Henning Scherf erzählt - ein Hörbericht

„Je bunter umso besser“

Henning Scherf mit Mikrophon
 

Henning Scherf erzählt über sein Leben in einer Wohngemeinschaft. Lesung im Gästehaus Bad Bevensen am 15.12.2011.

Etwas ungewöhnlich ist es schon, wenn Dr. Henning Scherf jeden Zuhörer im Publikum persönlich mit Handschlag begrüßt. Es ist unüblich – aber so ist er eben. Gleich zu Beginn des Abends baut er eine Beziehung zu den Zuhörern auf, ist nah an ihnen dran. Und so erzählt er dann auch sehr persönlich von seinem Leben im Alter und seiner Vorbereitung darauf.

Der ehemalige Bremer Bürgermeister ging vor sechs Jahren in den Ruhestand. Seitdem hat er mehr Zeit für Dinge, die ihm Freude machen. Er singt im Chor, hat mit der Malerei angefangen, schreibt Bücher, ist Vorsitzender des Vereins Pan Y Arte, macht noch vieles andere und gestaltet Abende wie diesen im Gästehaus Bad Bevensen der Fürst Donnersmarck-Stiftung.

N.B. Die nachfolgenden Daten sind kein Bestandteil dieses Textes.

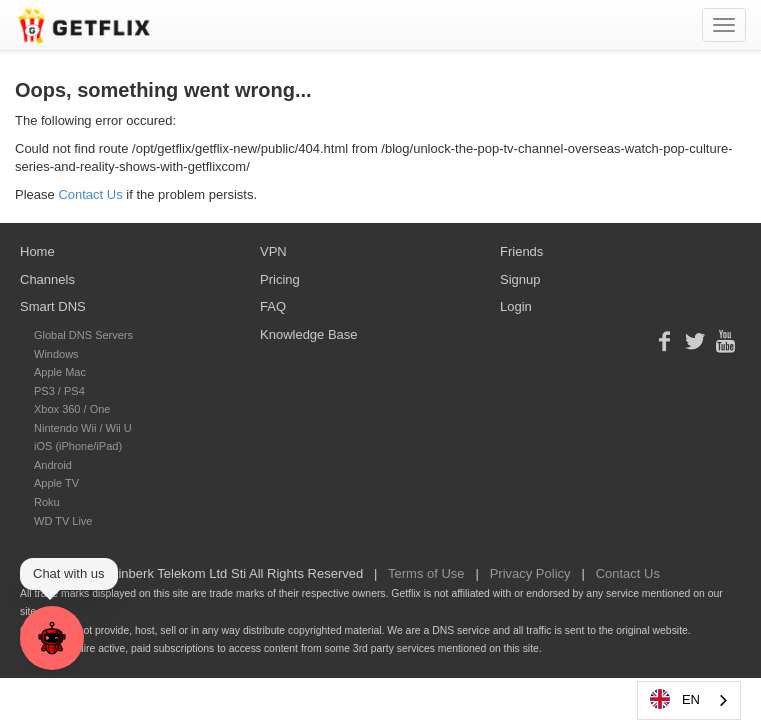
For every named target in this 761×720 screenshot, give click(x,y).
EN (674, 699)
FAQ (273, 306)
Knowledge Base (309, 334)
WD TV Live (63, 521)
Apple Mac (60, 372)
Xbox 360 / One (72, 409)
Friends (521, 251)
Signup (520, 279)
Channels (47, 279)
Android (53, 465)
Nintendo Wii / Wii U (83, 428)
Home (37, 251)
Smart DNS (53, 306)
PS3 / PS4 (59, 391)
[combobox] (689, 700)
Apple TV (56, 483)
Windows (56, 354)
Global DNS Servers (83, 335)
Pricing (280, 279)
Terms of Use (426, 573)
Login (516, 306)
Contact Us (90, 194)
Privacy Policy (530, 573)
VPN (273, 251)
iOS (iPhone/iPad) (78, 446)
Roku (47, 502)
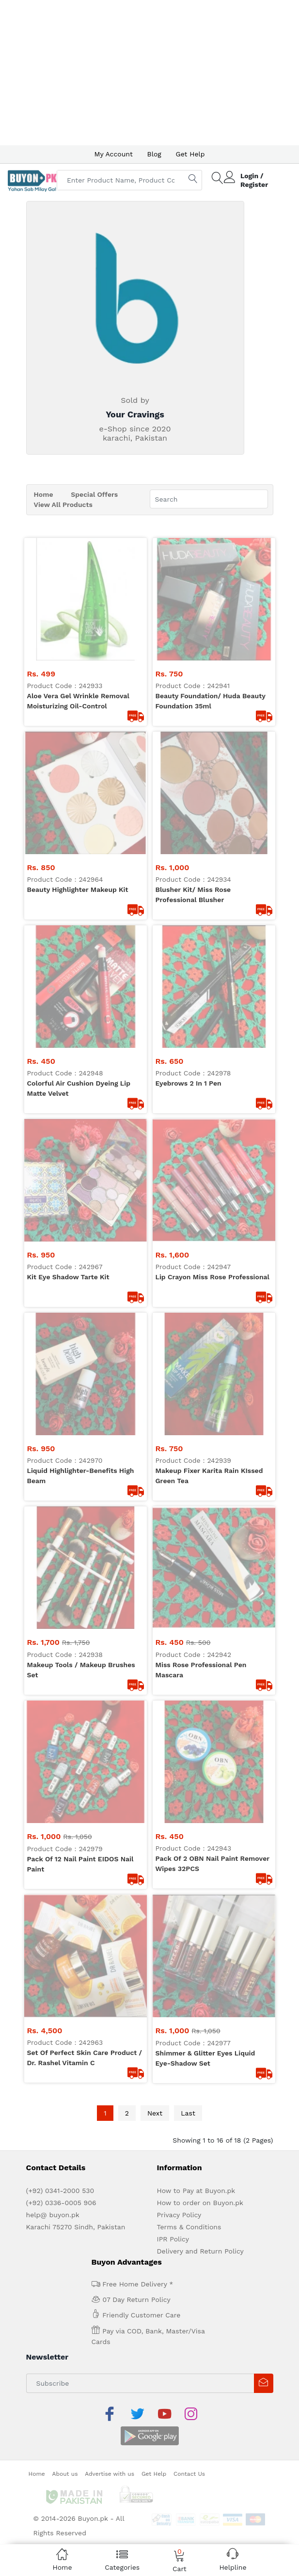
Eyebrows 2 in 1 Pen (188, 716)
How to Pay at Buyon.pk (196, 1210)
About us (65, 1470)
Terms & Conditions (189, 1247)
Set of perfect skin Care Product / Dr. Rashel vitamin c (84, 1078)
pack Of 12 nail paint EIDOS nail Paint (80, 1006)
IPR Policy (173, 1259)
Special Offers (94, 494)
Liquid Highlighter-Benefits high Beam (80, 863)
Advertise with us (109, 1470)
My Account (113, 154)
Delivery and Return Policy (200, 1271)
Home (43, 494)
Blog (154, 154)
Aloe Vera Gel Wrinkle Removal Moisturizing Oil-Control (78, 578)
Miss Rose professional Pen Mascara (201, 935)
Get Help (190, 154)
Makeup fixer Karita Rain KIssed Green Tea (209, 863)
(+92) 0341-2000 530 (60, 1210)
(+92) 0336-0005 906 (61, 1223)
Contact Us (189, 1470)
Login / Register (254, 180)
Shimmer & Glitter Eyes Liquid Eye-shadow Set (205, 1078)
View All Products (63, 504)
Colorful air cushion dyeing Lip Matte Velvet (79, 721)
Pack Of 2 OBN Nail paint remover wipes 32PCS (212, 1006)
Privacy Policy (179, 1235)
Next (154, 1133)
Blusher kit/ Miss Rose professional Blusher (193, 650)
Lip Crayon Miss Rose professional (213, 787)
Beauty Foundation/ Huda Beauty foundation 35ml (211, 578)
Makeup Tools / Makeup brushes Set (81, 935)
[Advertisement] (149, 72)
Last (188, 1133)
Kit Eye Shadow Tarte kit (68, 787)
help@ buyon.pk (52, 1235)
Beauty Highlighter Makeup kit (77, 644)
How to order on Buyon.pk (200, 1223)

Hier erzählt er, dass seine Frau und er schon im Alter von 50 Jahren überlegt haben, wie sie später leben wollen. Mit Freunden und Bekannten haben sie dann vor 24 Jahren mitten in Bremen eine Wohngemeinschaft mit verschiedenen Generationen gegründet, in der sie auch heute noch leben. Hier sind sie nicht allein, auch in schweren Zeiten unterstützen sich die 10 Bewohner. Henning Scherf erzählt davon, dass eine Mitbewohnerin schwer krank war und die anderen sich die Pflege geteilt haben. „Auch Männer können Pflegen lernen.“ Alle haben geholfen und das war mit 10 Menschen leichter, als wenn einer allein vor dieser Aufgabe steht.

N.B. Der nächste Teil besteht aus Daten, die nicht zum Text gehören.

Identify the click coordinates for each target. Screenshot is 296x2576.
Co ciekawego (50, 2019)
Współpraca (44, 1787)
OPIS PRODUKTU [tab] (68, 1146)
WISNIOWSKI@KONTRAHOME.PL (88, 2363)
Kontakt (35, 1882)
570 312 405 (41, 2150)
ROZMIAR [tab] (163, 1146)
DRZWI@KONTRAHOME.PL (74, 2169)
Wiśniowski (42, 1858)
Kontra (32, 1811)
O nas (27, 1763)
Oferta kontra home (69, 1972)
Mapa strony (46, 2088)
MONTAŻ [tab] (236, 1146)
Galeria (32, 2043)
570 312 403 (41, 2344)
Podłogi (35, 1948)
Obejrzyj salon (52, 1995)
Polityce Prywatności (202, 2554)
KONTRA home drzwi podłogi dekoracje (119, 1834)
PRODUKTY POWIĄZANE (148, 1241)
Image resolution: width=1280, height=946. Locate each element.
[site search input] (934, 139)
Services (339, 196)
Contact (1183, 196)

Sicher muss man auch Konflikte austragen können, aber das lerne man im Miteinander. Die Frauen in der Wohngemeinschaft haben sich anfangs leichter damit getan als die Männer. Aber auch diese haben gelernt, Konflikte zu benennen und darüber zu reden. „Jeder Krach bietet auch die Gelegenheit, einen Neuanfang zu gestalten.“

Auf die Frage, ob solche Wohngemeinschaften in allen gesellschaftlichen Schichten denkbar sind, erzählt Henning Scherf von vielen Beispielen, die er erlebt hat. „Je bunter umso besser.“ Je verschiedener die Menschen sind, desto abwechslungsreicher sei das Leben in der Gemeinschaft.

Henning Scherf erzählt von seinem Leben im Alter, beantwortet die zahlreichen Fragen des Publikums und freut sich, wenn er mit den Zuhörern ins Gespräch kommt. Bei allem ist ihm aber eins besonders wichtig: „Ich will den Leuten ihr selbst organisiertes Isoliertsein aufbrechen. Überlegt euch rechtzeitig, wie und ob ihr mit anderen zusammen alt werden wollt.“ Er sagt, er schreibe seine Bücher, weil er das Resignative aufbrechen wolle. Man müsse manchmal Schritte wagen, auch wenn man nicht wisse, ob sie zum Erfolg führen.